Compared to our serious, complex, and likely explosive problems with Mexico, the Disney and Pixar story is a gnat’s fart.

Hat tip: Baron Bodissey.

7 thoughts on “Boring As a Gnat’s Fart

  1. Still working on my own piece on Border subjects.

    It looks to me like there are two classes of incursions…Mexican soldiers border police under some sort of control, sometimes apparently chasing smugglers or bandits, sometimes possibly covering their operations; and Mexican soldiers, apparently individuals, possibly in league with the criminal element.

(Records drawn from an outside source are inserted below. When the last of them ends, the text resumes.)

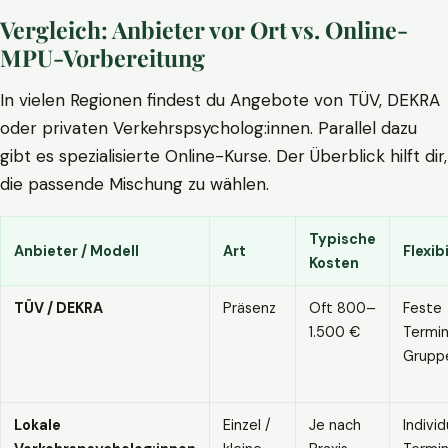
Vergleich: Anbieter vor Ort vs. Online-
MPU-Vorbereitung
In vielen Regionen findest du Angebote von TÜV, DEKRA
oder privaten Verkehrspsycholog:innen. Parallel dazu
gibt es spezialisierte Online-Kurse. Der Überblick hilft dir,
die passende Mischung zu wählen.
Typische
Anbieter / Modell
Art
Flexibi
Kosten
TÜV / DEKRA
Präsenz
Oft 800–
Feste
1.500 €
Termin
Grupp
Lokale
Einzel /
Je nach
Individ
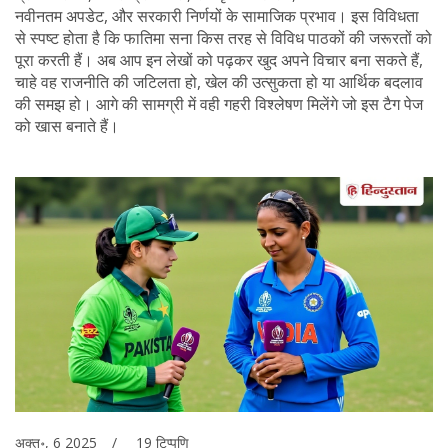
नवीनतम अपडेट, और सरकारी निर्णयों के सामाजिक प्रभाव। इस विविधता
से स्पष्ट होता है कि फातिमा सना किस तरह से विविध पाठकों की जरूरतों को
पूरा करती हैं। अब आप इन लेखों को पढ़कर खुद अपने विचार बना सकते हैं,
चाहे वह राजनीति की जटिलता हो, खेल की उत्सुकता हो या आर्थिक बदलाव
की समझ हो। आगे की सामग्री में वही गहरी विश्लेषण मिलेंगे जो इस टैग पेज
को खास बनाते हैं।
अक्तू॰, 6 2025
19 टिप्पणि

    Something appears to be seriously amiss in the Mexican security forces. If they had a problem, they would hardly tell us. Have the cartels…or somebody else, equally well funded, embarked on an organized program to subvert Mexican military and security organs, at least in the northern Mexican states ?

  2. Hope you don’t mind, but I had to steal this post for my blog. This just cries to heaven as the perfect way to get entrance to the US for a terrorist cell and its dirty bomb. Load a truck with evil, bribe an officer used to taking bribes for escorting drug runs, then have the army give you safe passage into the US.

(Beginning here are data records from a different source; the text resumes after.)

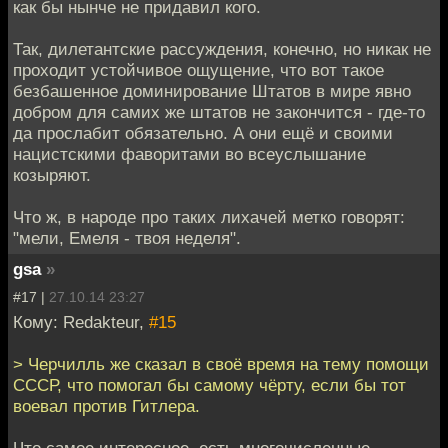
как бы нынче не придавил кого.
Так, дилетантские рассуждения, конечно, но никак не
проходит устойчивое ощущение, что вот такое
безбашенное доминирование Штатов в мире явно
добром для самих же штатов не закончится - где-то
да прослабит обязательно. А они ещё и своими
нацистскими фаворитами во всеуслышание
козыряют.
Что ж, в народе про таких лихачей метко говорят:
"мели, Емеля - твоя неделя".
gsa
»
#17 |
27.10.14 23:27
Кому: Redakteur,
#15
> Черчилль же сказал в своё время на тему помощи
СССР, что помогал бы самому чёрту, если бы тот
воевал против Гитлера.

    But I doubt this administration will call Mexico on the carpet and tell it that if terrorism came to us through their border, they would be held responsible. Too bad, since Mexicans really doesn’t have a hate for America (and a huge chunk of their cousins in the US would be affected by any nuke or bio attack here, also), and if they knew the fateful implications of these adventures, sensible people there would be inclined to put a stop to this garbage.

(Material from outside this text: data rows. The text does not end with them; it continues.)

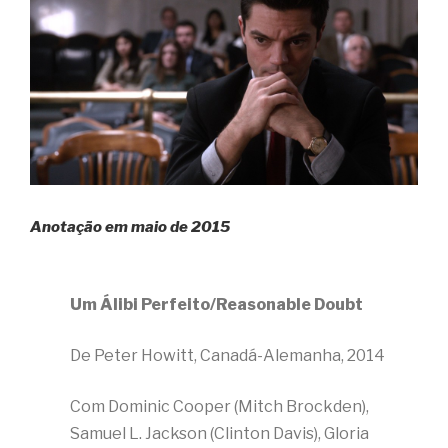
Anotação em maio de 2015
Um Álibi Perfeito/Reasonable Doubt
De Peter Howitt, Canadá-Alemanha, 2014
Com Dominic Cooper (Mitch Brockden),
Samuel L. Jackson (Clinton Davis), Gloria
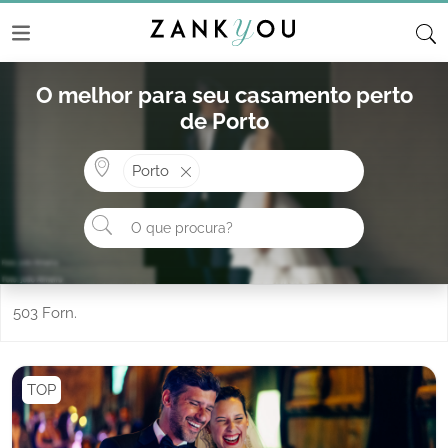
O melhor para seu casamento perto
de Porto
Onde? ex: Cascais
Porto
O que procura?
503 Forn.
TOP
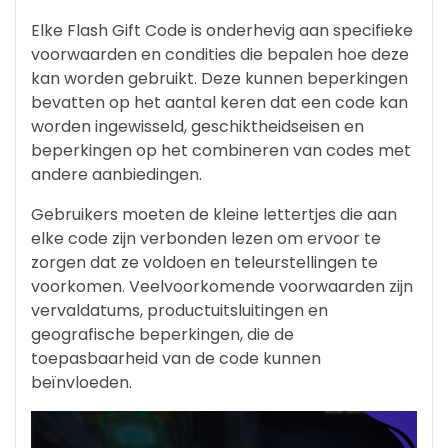
Elke Flash Gift Code is onderhevig aan specifieke
voorwaarden en condities die bepalen hoe deze
kan worden gebruikt. Deze kunnen beperkingen
bevatten op het aantal keren dat een code kan
worden ingewisseld, geschiktheidseisen en
beperkingen op het combineren van codes met
andere aanbiedingen.
Gebruikers moeten de kleine lettertjes die aan
elke code zijn verbonden lezen om ervoor te
zorgen dat ze voldoen en teleurstellingen te
voorkomen. Veelvoorkomende voorwaarden zijn
vervaldatums, productuitsluitingen en
geografische beperkingen, die de
toepasbaarheid van de code kunnen
beïnvloeden.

    But if we don’t raise cain, and we worry more about Pixar than this, then why should they worry any more than us? Here is a thing where for once we can get the other side to easily cooperate if we worked on it, and it gets ignored. Please, remind me what the extra billions of tax dollars for the new Homeland Security uber-Department were supposed to do.

  3. Looking for some info: is there a good breakdown over the last twelve months or so (that is, one I haven’t found) of specifically WHERE there have been border incidents with Mexican Army or other military or police forces ?

    Reason for my interest is I am attempting to evaluate the problems on the border as they can be related to particular Mexican regional military commands, and particular units (I’ve recently come across some Mexican order of battle info).

  4. For heaven’s sake, why pick on Pixar, that’s like one of those phony “opportunity cost” arguments the left is always making (“with the money we spend on one jet fighter, we could buy shoes for five zillion children”).

    Culture is important, too, and Pixar is an important cultural force.

    They didn’t ignore the Mexican border story BECAUSE they covered the Pixar story. They don’t have to ignore things you don’t care about to cover things you do care about. And the Washtimes, of course, covered both stories thoroughly.

    let’s keep things a little in perspective.

  5. el jefe:

    Possible sources of info: the civilian group that is doing or going to do their patrol again.

    Rep. Renzi’s office (look on Thomas for his office #)probably has this info as part of the Red Zone legislation.

    ? US Border Patrol? They aren’t in denial, but whether or not they’re allowed to share with the hoi polloi is another question.

    I’d try Renzi first.

    Somebody has collected *all* the info in one place, but I don’t remember who.

  6. Cato-

    I didn’t “pick on” Pixar. I’d have pointed out their choice of story if they ran Mother Theresa as their top story. I’m not denying that Disney buying Pixar is news, maybe bad news, but it’s not nearly as important as the border issue.

    If you’re going to run a story on a “showdown” at the border, then it should trump anything of lesser magnitude. And Disney/Pixar has fewer implications for our sovereign health than does the problem we’re having with Mexico.

    Immigration from the south trumps Pixar, unless you’re going to tell me that some Saudi bought five percent of it — then it goes first…because it has implications for our sovereign health.

    CNN is trifling with the news. That’s why it’s a legacy medium.